- **EXERCISE INSTRUCTIONS**: Set down, exactly as they stand, the lines from the one containing "O'qishni ko'chirish" through the last line of the records below, leaving every picture out.

Stored data entries
"""

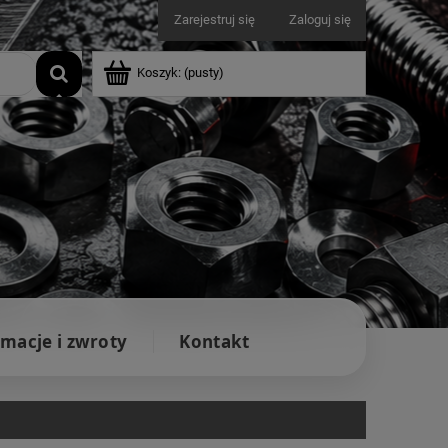
Zarejestruj się
Zaloguj się
Koszyk:
(pusty)
macje i zwroty
Kontakt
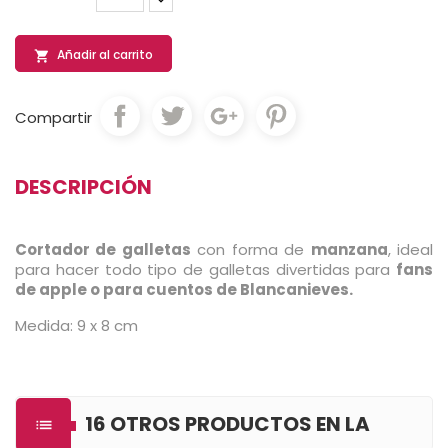
Añadir al carrito

Compartir
DESCRIPCIÓN
Cortador de galletas
con forma de
manzana
, ideal
para hacer todo tipo de galletas divertidas para
fans
de apple o para cuentos de Blancanieves.
Medida: 9 x 8 cm
16 OTROS PRODUCTOS EN LA

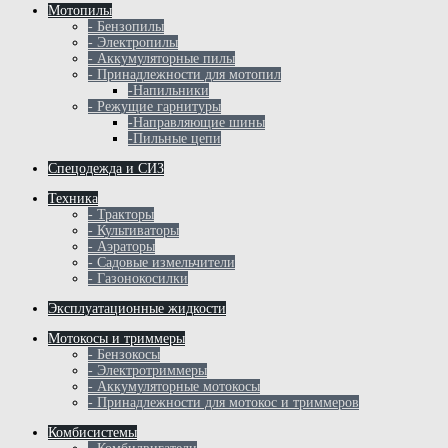
Мотопилы
- Бензопилы
- Электропилы
- Аккумуляторные пилы
- Принадлежности для мотопил
-Напильники
- Режущие гарнитуры
-Направляющие шины
-Пильные цепи
Спецодежда и СИЗ
Техника
- Тракторы
- Культиваторы
- Аэраторы
- Садовые измельчители
- Газонокосилки
Эксплуатационные жидкости
Мотокосы и триммеры
- Бензокосы
- Электротриммеры
- Аккумуляторные мотокосы
- Принадлежности для мотокос и триммеров
Комбисистемы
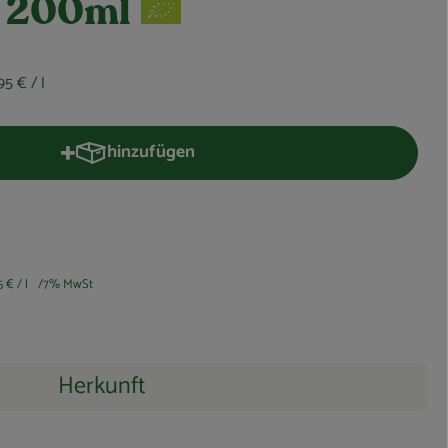
l 200ml
,95 €
/ l
hinzufügen
Produkt zum Warenkorb hinzufügen
5 €
/ l
7% MwSt
Herkunft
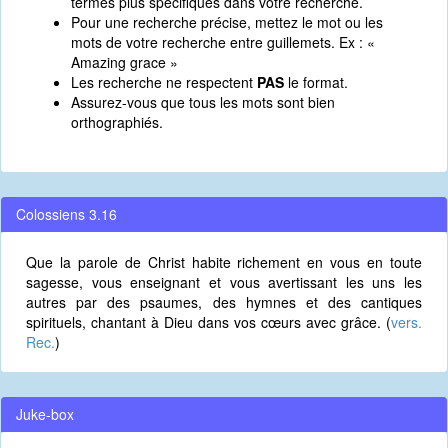
termes plus spécifiques dans votre recherche.
Pour une recherche précise, mettez le mot ou les
mots de votre recherche entre guillemets. Ex : «
Amazing grace »
Les recherche ne respectent
PAS
le format.
Assurez-vous que tous les mots sont bien
orthographiés.
Colossiens 3.16
Que la parole de Christ habite richement en vous en toute
sagesse, vous enseignant et vous avertissant les uns les
autres par des psaumes, des hymnes et des cantiques
spirituels, chantant à Dieu dans vos cœurs avec grâce. (
vers.
Rec.
)
Juke-box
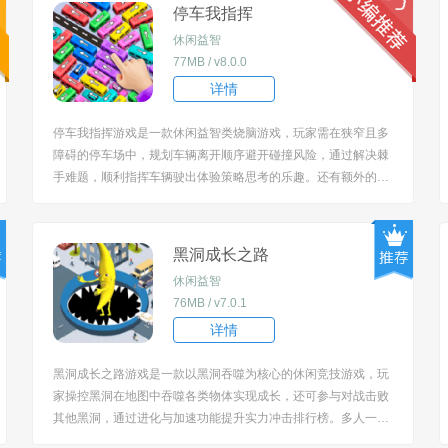
停车我指挥
休闲益智
77MB / v8.0.0
详情
停车我指挥游戏是一款休闲益智类烧脑游戏，玩家需在狭窄且多
障碍的停车场中，规划车辆离开顺序避开碰撞风险，通过解决棘
手难题，顺利指挥车辆驶出体验策略思考的乐趣。还有额外的道
具可以使用，帮助你节省时间在需要的时候解锁。 [title=biaoti]
游戏特色：[/title] 1、以 “停车场指挥” 为核心场景，聚焦狭窄空间
与障碍布局，...
黑洞成长之路
休闲益智
76MB / v7.0.1
详情
黑洞成长之路游戏是一款以黑洞吞噬为核心的休闲竞技游戏，玩
家操控黑洞在地图中吞噬各类物体实现成长，还可参与对战击败
其他黑洞，通过进化与加速功能提升实力冲击排行榜。多人一起
竞技展现出你的实力，灵活的进行躲避坚持到最后一刻。 [title=b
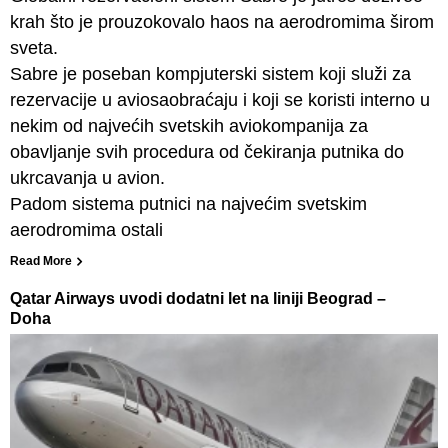
krah što je prouzokovalo haos na aerodromima širom
sveta.
Sabre je poseban kompjuterski sistem koji služi za
rezervacije u aviosaobraćaju i koji se koristi interno u
nekim od najvećih svetskih aviokompanija za
obavljanje svih procedura od čekiranja putnika do
ukrcavanja u avion.
Padom sistema putnici na najvećim svetskim
aerodromima ostali
Read More
Qatar Airways uvodi dodatni let na liniji Beograd –
Doha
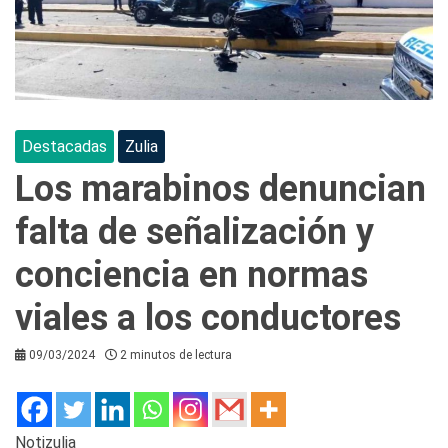
Destacadas
Zulia
Los marabinos denuncian
falta de señalización y
conciencia en normas
viales a los conductores
09/03/2024
2 minutos de lectura
Notizulia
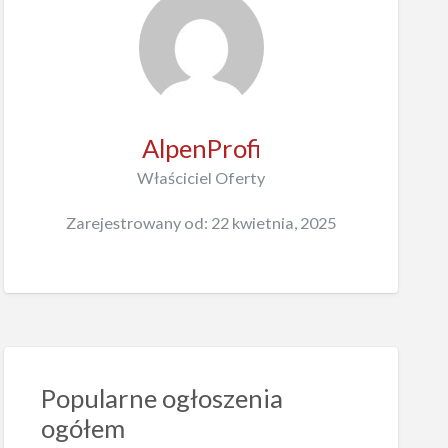
AlpenProfi
Właściciel Oferty
Zarejestrowany od: 22 kwietnia, 2025
Popularne ogłoszenia
ogółem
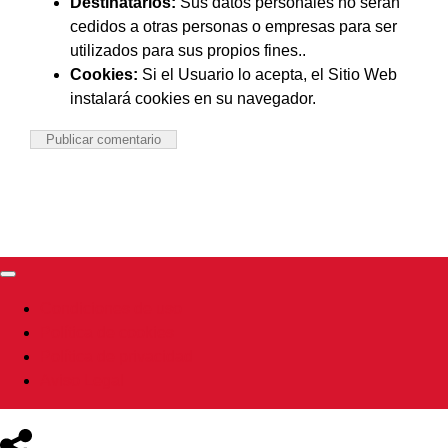
Destinatarios:
Sus datos personales no serán
cedidos a otras personas o empresas para ser
utilizados para sus propios fines..
Cookies:
Si el Usuario lo acepta, el Sitio Web
instalará cookies en su navegador.
Toggle
Navigation
Condiciones de uso
Política de cookies
Política de privacidad
Aviso Legal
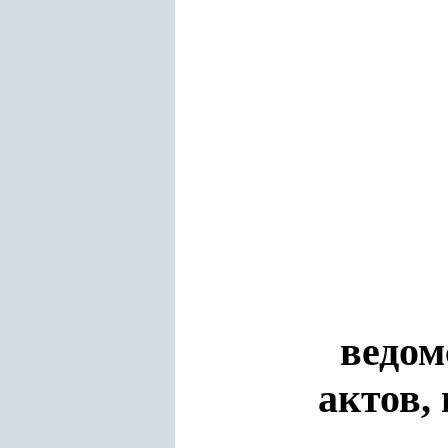
ведом
актов,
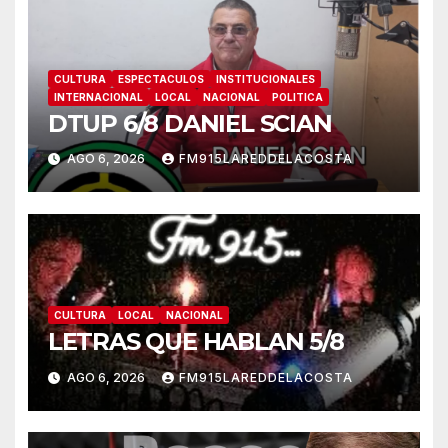
CULTURA
ESPECTACULOS
INSTITUCIONALES
INTERNACIONAL
LOCAL
NACIONAL
POLITICA
DTUP 6/8 DANIEL SCIAN
AGO 6, 2026
FM915LAREDDELACOSTA
CULTURA
LOCAL
NACIONAL
LETRAS QUE HABLAN 5/8
AGO 6, 2026
FM915LAREDDELACOSTA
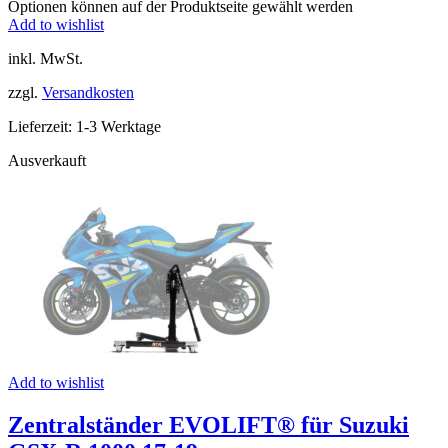
Optionen können auf der Produktseite gewählt werden
Add to wishlist
inkl. MwSt.
zzgl.
Versandkosten
Lieferzeit:
1-3 Werktage
Ausverkauft
Add to wishlist
Zentralständer EVOLIFT® für Suzuki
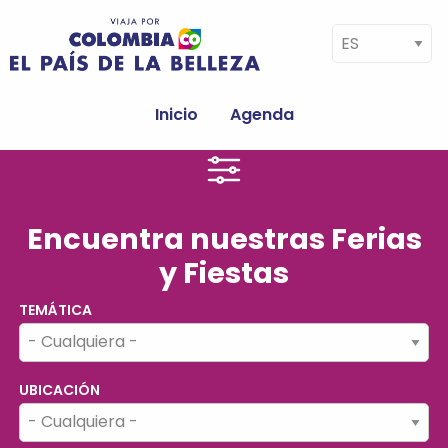
Pasar al contenido principal
Select your language
Navegación
principal
Inicio
Agenda
Encuentra nuestras Ferias
y Fiestas
TEMÁTICA
UBICACIÓN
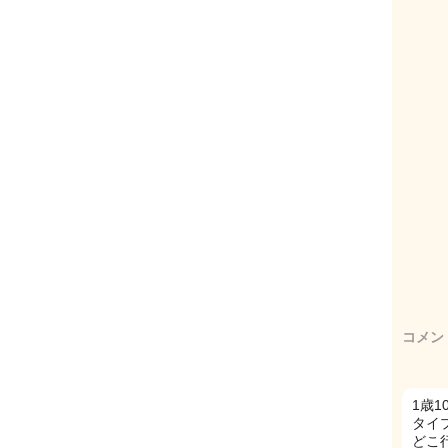
コメン
1歳
タイプ
どこ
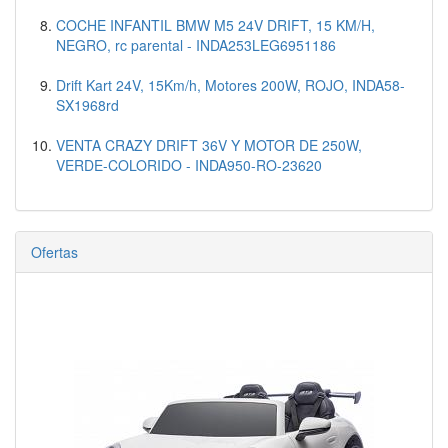
COCHE INFANTIL BMW M5 24V DRIFT, 15 KM/H,
NEGRO, rc parental - INDA253LEG6951186
Drift Kart 24V, 15Km/h, Motores 200W, ROJO, INDA58-
SX1968rd
VENTA CRAZY DRIFT 36V Y MOTOR DE 250W,
VERDE-COLORIDO - INDA950-RO-23620
Ofertas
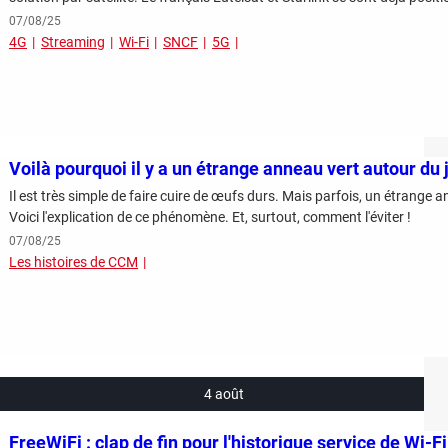
07/08/25
4G
Streaming
Wi-Fi
SNCF
5G
Voilà pourquoi il y a un étrange anneau vert autour du
Il est très simple de faire cuire de œufs durs. Mais parfois, un étrange
Voici l'explication de ce phénomène. Et, surtout, comment l'éviter !
07/08/25
Les histoires de CCM
4 août
FreeWiFi : clap de fin pour l'historique service de Wi-Fi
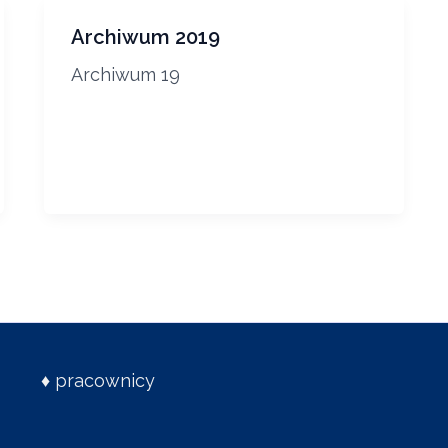
Archiwum 2019
Archiwum 19
♦
pracownicy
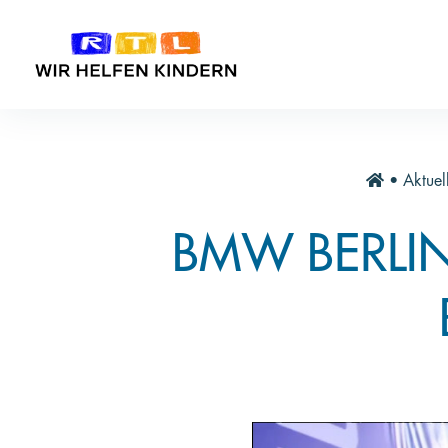
•
Aktuel
BMW BERLI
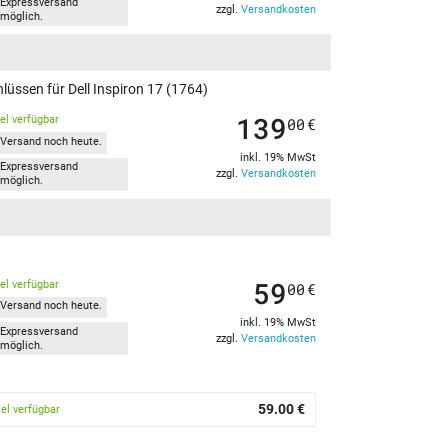
Expressversand
zzgl.
Versandkosten
möglich.
lüssen für Dell Inspiron 17 (1764)
139
kel verfügbar
00
€
Versand noch heute.
inkl. 19% MwSt
Expressversand
zzgl.
Versandkosten
möglich.
59
kel verfügbar
00
€
Versand noch heute.
inkl. 19% MwSt
Expressversand
zzgl.
Versandkosten
möglich.
59.00 €
kel verfügbar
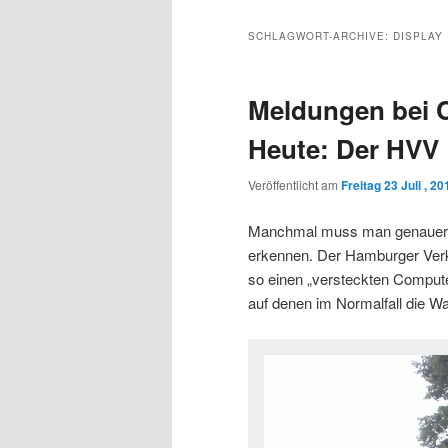
Inhalt
sekundären
SCHLAGWORT-ARCHIVE:
DISPLAY
wechseln
Inhalt
Meldungen bei 
wechseln
Heute: Der HVV
Veröffentlicht am
Freitag 23 Juli , 20
Manchmal muss man genauer 
erkennen. Der Hamburger Verk
so einen „versteckten Compute
auf denen im Normalfall die War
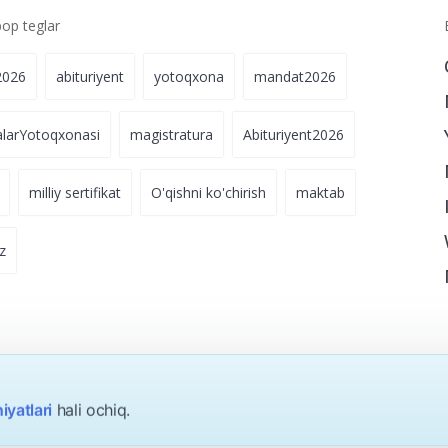
p teglar
2026
abituriyent
yotoqxona
mandat2026
alarYotoqxonasi
magistratura
Abituriyent2026
milliy sertifikat
O'qishni ko'chirish
maktab
z
iyatlari
hali ochiq.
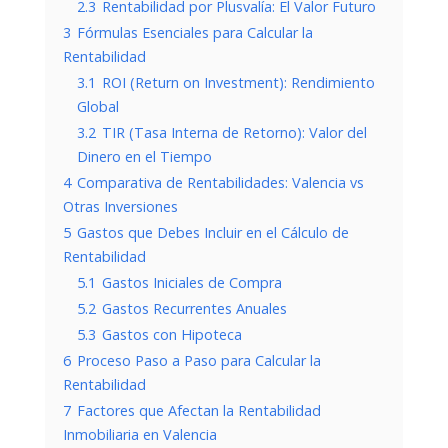
2.3
Rentabilidad por Plusvalía: El Valor Futuro
3
Fórmulas Esenciales para Calcular la
Rentabilidad
3.1
ROI (Return on Investment): Rendimiento
Global
3.2
TIR (Tasa Interna de Retorno): Valor del
Dinero en el Tiempo
4
Comparativa de Rentabilidades: Valencia vs
Otras Inversiones
5
Gastos que Debes Incluir en el Cálculo de
Rentabilidad
5.1
Gastos Iniciales de Compra
5.2
Gastos Recurrentes Anuales
5.3
Gastos con Hipoteca
6
Proceso Paso a Paso para Calcular la
Rentabilidad
7
Factores que Afectan la Rentabilidad
Inmobiliaria en Valencia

"""

- **ANSWER TO THIS PROBLEM**:
O'qishni ko'chirish
maktab
z
iyatlari
hali ochiq.
2.3
Rentabilidad por Plusvalía: El Valor Futuro
3
Fórmulas Esenciales para Calcular la
Rentabilidad
3.1
ROI (Return on Investment): Rendimiento
Global
3.2
TIR (Tasa Interna de Retorno): Valor del
Dinero en el Tiempo
4
Comparativa de Rentabilidades: Valencia vs
Otras Inversiones
5
Gastos que Debes Incluir en el Cálculo de
Rentabilidad
5.1
Gastos Iniciales de Compra
5.2
Gastos Recurrentes Anuales
5.3
Gastos con Hipoteca
6
Proceso Paso a Paso para Calcular la
Rentabilidad
7
Factores que Afectan la Rentabilidad
Inmobiliaria en Valencia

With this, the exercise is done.